Mumbai has been declared one of the most vulnerable cities to climate change due to its high population density, economic importance and flood-proneness. Rising sea levels will worsen the effects of severe flooding, like the 2005 Maharashtra episode that caused a direct loss of USD $100 million, with many more knock-on costs.

Earth.Org has mapped what extreme water surges could look like in Mumbai by 2100.

Climate change is already affecting the central belt of India from Mumbai to Bhubaneshwar, as demonstrated by the three-fold increase in heavy rainfall events from 1901 to 2015. These can sometimes last for 2 to 3 days and paralyse cities for even longer. This is due to antiquated drainage systems, much like in Kolkata. Mumbai storm-drainage was set up in the early 1900s with a maximum throughput of 25 millimetres per hour. Highly insufficient for dealing with downpours reaching 993 millimetres in 24 hours. 

Like other Indian and South-East Asian countries, Mumbai suffers from uncontrolled, unplanned development, especially in its northern suburbs. This means poorly designed drainage plans that accommodate a small area but don’t function on a city-wide scale. The city is therefore unequipped to deal with exceptionally strong floods. 

An ambitious plan was commissioned by the Brihanmumbai Municipal Corporation in 1990, meant to overhaul the drainage system but it was rejected for being too costly (6 billion rupee, USD $800 million). It is indeed a huge sum, but is it a necessary cost? A recent paper published in Nature estimates that, under high emissions scenarios, global sea levels could rise by an average 1 to 2 meters by 2100. Combined with a severe downpour, a flood like the one below could hit Mumbai.

Sea Level Rise 2100 Mumbai

Sea level rise projections by 2100 for two scenarios with the amount of rise in meters indicated (mild = 3m; extreme = 5m). Percentage and total population displacement indicated bottom right.

Methodology

Global mean sea level is projected to rise by 2m at the end of this century. However, in order to determine local sea level rise (SLR), one has to take into account local coastal flood levels which could be 2.8m above Mean Higher-High Water (MHHW) at extreme forecasts. These local levels bring variability to the projected SLR from 1m to 6.5m (eg. Rio vs Kolkata).

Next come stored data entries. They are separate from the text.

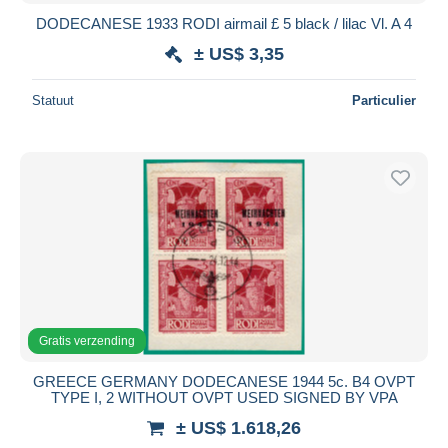
DODECANESE 1933 RODI airmail £ 5 black / lilac Vl. A 4
± US$ 3,35
Statuut
Particulier
Gratis verzending
GREECE GERMANY DODECANESE 1944 5c. B4 OVPT
TYPE I, 2 WITHOUT OVPT USED SIGNED BY VPA
± US$ 1.618,26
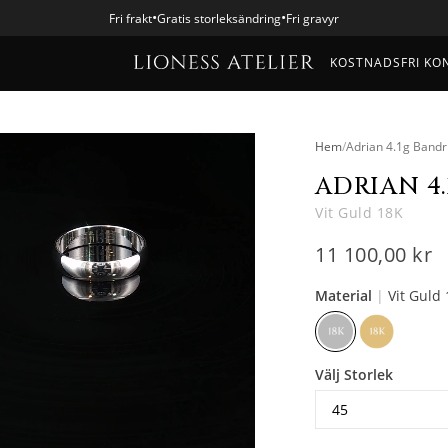
•
•
Fri frakt
Gratis storleksändring
Fri gravyr
KOSTNADSFRI KO
Hem
/
Adrian 4.1g Bandr
ADRIAN 4
Vit Guld 18K
11 100,00 kr
Material
|
Vit Guld
Välj Storlek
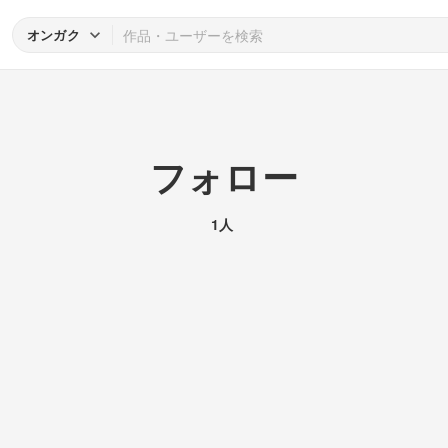
オンガク
フォロー
1人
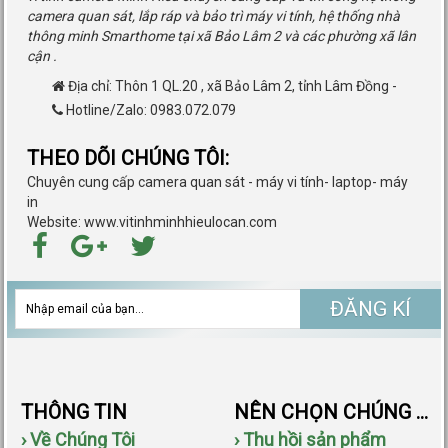
camera quan sát, lắp ráp và bảo trì máy vi tính, hệ thống nhà
thông minh Smarthome tại xã Bảo Lâm 2 và các phường xã lân
cận .
Địa chỉ:
Thôn 1 QL.20
,
xã Bảo Lâm 2
,
tỉnh Lâm Đồng
-
Hotline/Zalo: 0983.072.079
THEO DÕI CHÚNG TÔI:
Chuyên cung cấp camera quan sát - máy vi tính- laptop- máy
in
Website: www.vitinhminhhieulocan.com
ĐĂNG KÍ
THÔNG TIN
NÊN CHỌN CHÚNG TÔI
› Về Chúng Tôi
› Thu hồi sản phẩm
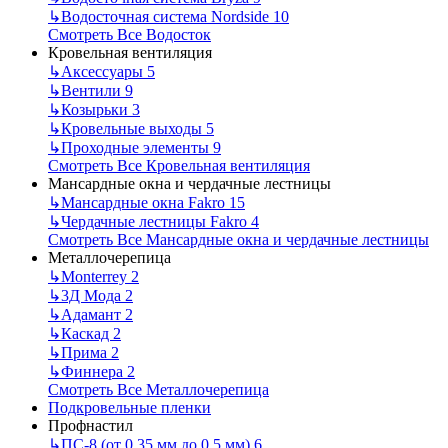
↳
Водосточная система Nordside
10
Смотреть Все Водосток
Кровельная вентиляция
↳
Аксессуары
5
↳
Вентили
9
↳
Козырьки
3
↳
Кровельные выходы
5
↳
Проходные элементы
9
Смотреть Все Кровельная вентиляция
Мансардные окна и чердачные лестницы
↳
Мансардные окна Fakro
15
↳
Чердачные лестницы Fakro
4
Смотреть Все Мансардные окна и чердачные лестницы
Металлочерепица
↳
Monterrey
2
↳
3Д Мода
2
↳
Адамант
2
↳
Каскад
2
↳
Прима
2
↳
Финнера
2
Смотреть Все Металлочерепица
Подкровельные пленки
Профнастил
↳
ПС-8 (от 0,35 мм до 0,5 мм)
6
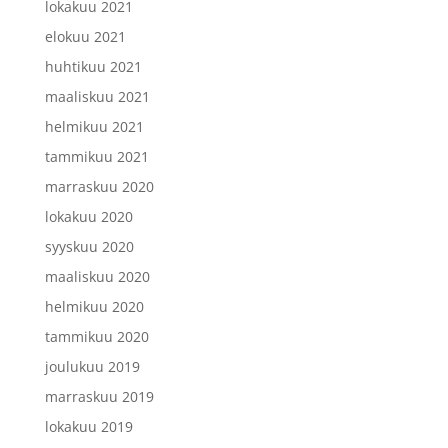
lokakuu 2021
elokuu 2021
huhtikuu 2021
maaliskuu 2021
helmikuu 2021
tammikuu 2021
marraskuu 2020
lokakuu 2020
syyskuu 2020
maaliskuu 2020
helmikuu 2020
tammikuu 2020
joulukuu 2019
marraskuu 2019
lokakuu 2019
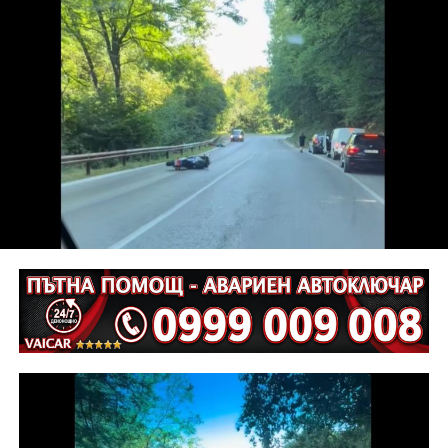
от наказателна отговорност и му е наложено
административно наказание по реда на чл.78а ал.1
от НК – глоба в размер на 306,77 евро.
С постановление на Районна прокуратура-Габрово
В.А. е бил задържан за срок до 72 часа, а с
определение на Районен съд-Габрово спрямо него е
взета мярка за неотклонение „домашен арест“.
Съдебният акт е окончателен.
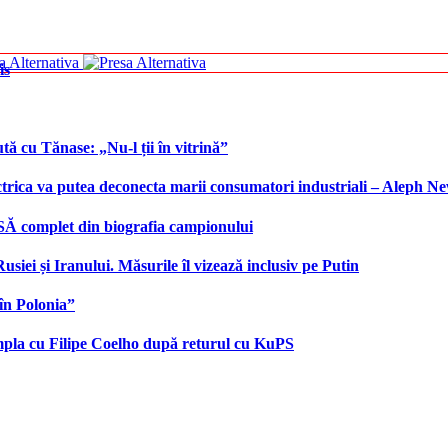
is
tă cu Tănase: „Nu-l ții în vitrină”
ctrica va putea deconecta marii consumatori industriali – Aleph N
SĂ complet din biografia campionului
iei și Iranului. Măsurile îl vizează inclusiv pe Putin
în Polonia”
âmpla cu Filipe Coelho după returul cu KuPS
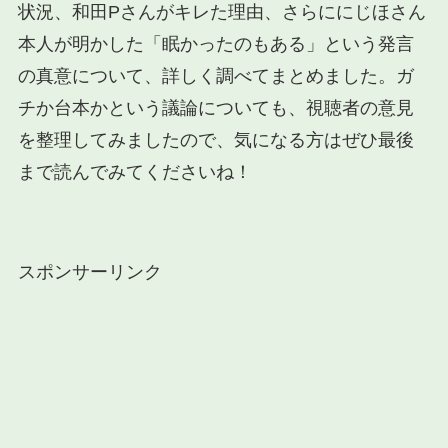
状況、和田Pさんがキレた理由、さらににじほさん
本人が明かした「眠かったのもある」という発言
の真意について、詳しく調べてまとめました。ガ
チか台本かという議論についても、視聴者の意見
を整理してみましたので、気になる方はぜひ最後
まで読んでみてくださいね！
スポンサーリンク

The SLR scenarios used in this study are based on the forecasts from Climate Central – Coastal Risk Screening Tool  with the following parameters:

Sea level Projection Source: is from two highly cited journals by Kopp et al., estimating SLR mainly due to ocean thermal expansion and ice melt. The mid-range scenario projected 0.5-1.2m of SLR based on different representative concentration pathways (RCP) defined by the IPCC. While the pessimistic scenario added more mechanisms of ice-sheet melting, estimating SLR at 1m-2.5m in 2100, with projection of 10m SLR at 2300.

Coastal Flooding: More frequent coastal flooding is a direct impact of sea-level rise. Based on the Global tides and surge reanalysis by Muis et al., (2016), it is estimated that the extreme coastal water level could be from 0.2 – 2.8m over mean level. While in extreme cases like China and the Netherlands it could experience 5-10m of extreme sea levels. Here, the coastal local flood level is added on top of the projected SLR.

Pollution Scenario: allows to choose the RCP, the greenhouse gas concentration trajectory defined by the IPCC.  The mild level is based on RCP4.5, of 2°C temperature rise; while Extreme level is based on RCP 8.5, of 4°C temperature rise.

Luck: applies to the the baseline SLR, defined in the “Sea level projection” section, upon which we add flooding. “Mild” refers to the mid-range scenario of 0.5-1.2m, and “extreme” to the pessimistic scenario of 1-2.5m. We used the high-end value of each scenario (mild = 1m; extreme = 2.5m).